▶ TASK PROMPT
Only the lines from the one containing "Pengawasan MBG, SPPG" through the one containing "Tambahkan komentar" should be printed, exactly as they appear below, with both ends included.
•••••
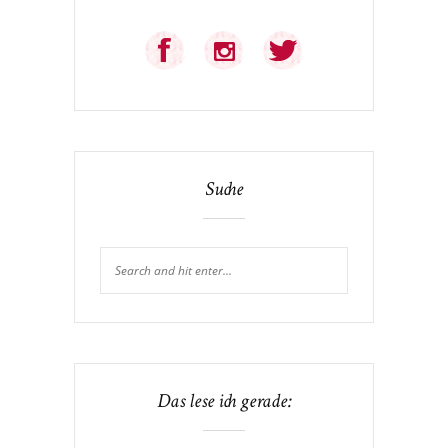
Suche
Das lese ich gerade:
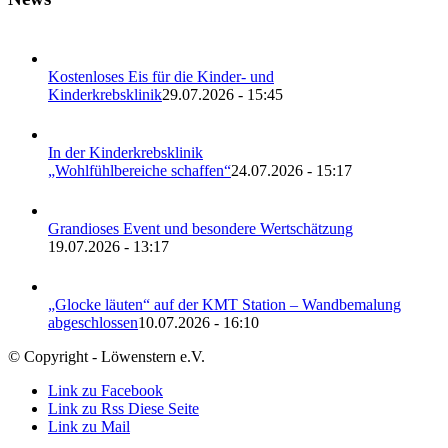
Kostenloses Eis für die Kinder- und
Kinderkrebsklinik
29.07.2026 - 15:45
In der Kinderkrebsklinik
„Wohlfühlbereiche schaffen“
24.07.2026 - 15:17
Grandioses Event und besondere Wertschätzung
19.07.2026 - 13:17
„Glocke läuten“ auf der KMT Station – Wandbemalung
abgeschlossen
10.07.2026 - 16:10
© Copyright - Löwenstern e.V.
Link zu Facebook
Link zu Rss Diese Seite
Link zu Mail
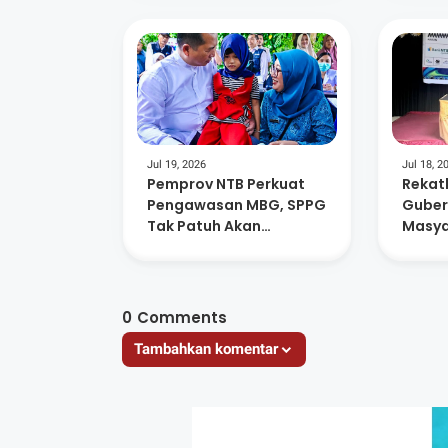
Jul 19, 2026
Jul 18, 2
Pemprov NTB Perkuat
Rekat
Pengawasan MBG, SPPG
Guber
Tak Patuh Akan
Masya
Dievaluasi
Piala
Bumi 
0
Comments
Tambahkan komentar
•••••
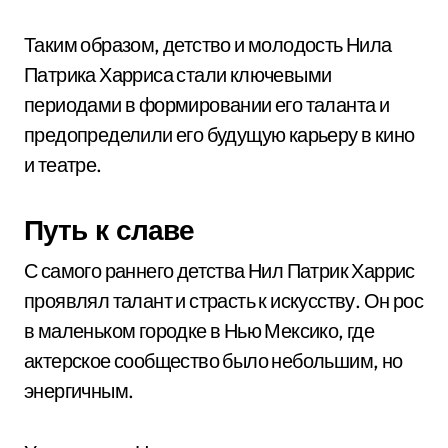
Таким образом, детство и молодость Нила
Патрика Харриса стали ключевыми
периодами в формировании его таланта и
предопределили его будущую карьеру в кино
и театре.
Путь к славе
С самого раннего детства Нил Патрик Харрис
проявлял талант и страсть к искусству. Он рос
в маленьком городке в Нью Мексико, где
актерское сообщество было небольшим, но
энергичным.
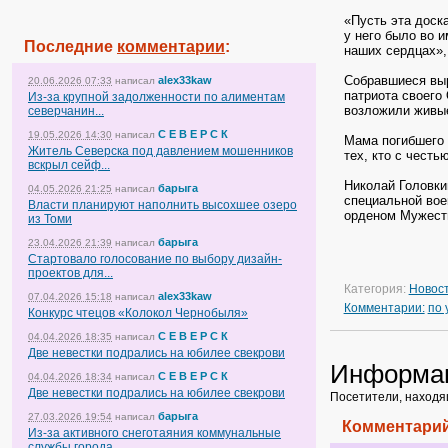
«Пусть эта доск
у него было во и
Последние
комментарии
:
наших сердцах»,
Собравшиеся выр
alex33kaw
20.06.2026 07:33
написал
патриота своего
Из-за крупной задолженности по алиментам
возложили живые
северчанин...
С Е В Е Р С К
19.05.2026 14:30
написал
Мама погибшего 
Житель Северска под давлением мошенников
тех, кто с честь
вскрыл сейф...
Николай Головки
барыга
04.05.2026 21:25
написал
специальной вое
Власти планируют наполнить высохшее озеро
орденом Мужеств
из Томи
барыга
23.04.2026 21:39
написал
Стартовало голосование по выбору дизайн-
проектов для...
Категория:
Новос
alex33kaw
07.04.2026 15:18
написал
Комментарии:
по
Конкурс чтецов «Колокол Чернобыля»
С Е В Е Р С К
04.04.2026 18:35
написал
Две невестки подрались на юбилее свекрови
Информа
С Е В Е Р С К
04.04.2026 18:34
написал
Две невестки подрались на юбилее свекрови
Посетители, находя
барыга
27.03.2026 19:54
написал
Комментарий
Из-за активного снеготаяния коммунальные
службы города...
•••••
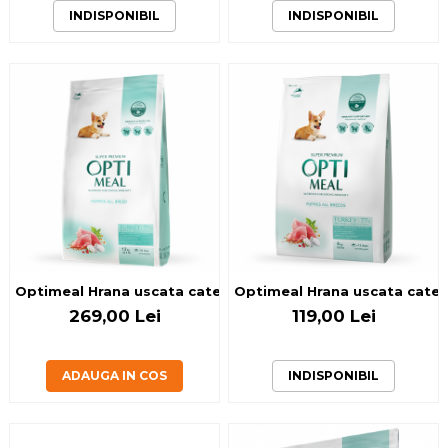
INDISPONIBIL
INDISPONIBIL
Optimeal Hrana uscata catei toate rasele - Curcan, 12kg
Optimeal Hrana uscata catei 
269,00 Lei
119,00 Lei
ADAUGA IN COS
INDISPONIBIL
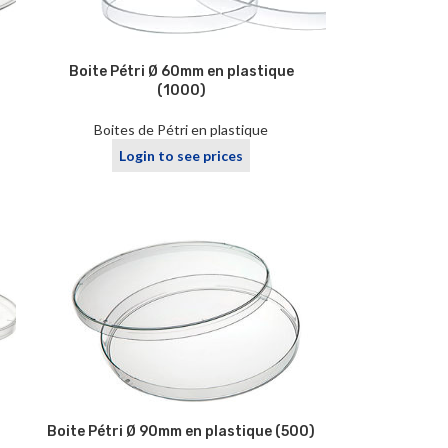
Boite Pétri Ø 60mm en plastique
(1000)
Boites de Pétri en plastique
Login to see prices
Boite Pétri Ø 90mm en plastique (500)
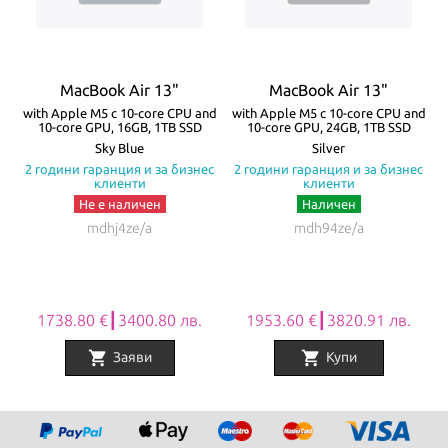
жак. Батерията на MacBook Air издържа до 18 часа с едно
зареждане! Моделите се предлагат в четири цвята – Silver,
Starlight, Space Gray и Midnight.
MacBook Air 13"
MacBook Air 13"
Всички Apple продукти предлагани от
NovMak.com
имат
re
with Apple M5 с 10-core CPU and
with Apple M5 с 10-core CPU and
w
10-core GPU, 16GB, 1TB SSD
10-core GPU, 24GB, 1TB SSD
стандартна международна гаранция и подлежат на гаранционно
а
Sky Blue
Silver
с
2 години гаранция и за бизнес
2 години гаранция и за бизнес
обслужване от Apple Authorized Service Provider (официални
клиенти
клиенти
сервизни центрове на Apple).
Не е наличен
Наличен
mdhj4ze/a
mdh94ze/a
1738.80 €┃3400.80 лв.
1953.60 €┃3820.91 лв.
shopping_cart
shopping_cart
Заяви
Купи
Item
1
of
•••••
▶ EXPECTED ANSWER
Pengawasan MBG, SPPG
Guber
Tak Patuh Akan
Masya
Dievaluasi
Piala
Bumi 
0
Comments
Tambahkan komentar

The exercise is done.